Why do germline stem cells need to form sibling cells of equal size? Chen et al. addressed this question by using live cell imaging to follow the fates of sibling cells in Klp10A depleted testes. These experiments revealed that the smaller gonialblasts often die. This is unlikely to be due to the mis-segregation of the fourth chromosome (because it is not essential for cells to survive; Gelbart, 1974), but may be caused by differences in the segregation of organelles between the sibling cells. For example, the smaller gonialblasts inherit more mitochondria, but less Golgi, than the gonialblasts in normal testes.
The observations reported by Chen et al. agree with recent reports from teams led by Iain Cheeseman (Kiyomitsu and Cheeseman, 2013) and Patrick Meraldi (Tan et al., 2015). They showed that changes in spindle position or the location of the metaphase plate (where chromosomes line up before the cell divides) can induce asymmetric division of animal cells that, under normal conditions, always produce equally sized siblings. Similar to the small gonialblasts in fruit fly testes, the smaller siblings died or spent longer preparing for cell division. There is currently no molecular explanation for how differences in sibling cell size could affect cell fate, but it is possible that altered segregation of cell organelles, a cell size checkpoint or cell competition may be responsible.

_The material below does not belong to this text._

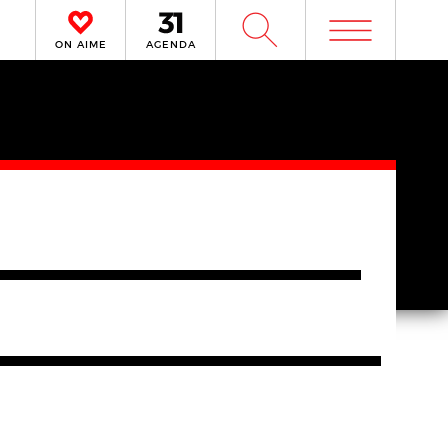
m
W
ON AIME
AGENDA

Whether animal cells produce sibling cells that are equal or unequal in size seems to be tightly controlled during development. In contrast to germline stem cells, neural stem cells in fruit flies develop asymmetric spindles so that, when they divide, the new neural stem cell is larger than its sibling (Homem and Knoblich, 2012; Figure 1C). If neural stem cells are forced to divide symmetrically they produce two new neural stem cells of equal size (Cabernard and Doe, 2009). Similarly, some neural stem cells in the worm Caenorhabditis elegans also produce siblings of different sizes (Ou et al., 2010). In both of these examples, the difference in cell size seems to be primarily controlled through asymmetric localization of a motor protein called non-muscle myosin, which drives cell division, and not through inherent asymmetries in the spindle (Ou et al., 2010; Cabernard et al., 2010; Connell et al., 2011). Thus, nature has developed at least two independent mechanisms to ensure that sibling cells adopt the right size.
It is currently not clear how Klp10A regulates the size of centrosomes, or what molecular mechanisms regulate spindle asymmetry in germline stem cells and other systems. In the future it may be possible to develop tools that allow us to artificially change the relative sizes of sibling cells in order to investigate how this affects animal development.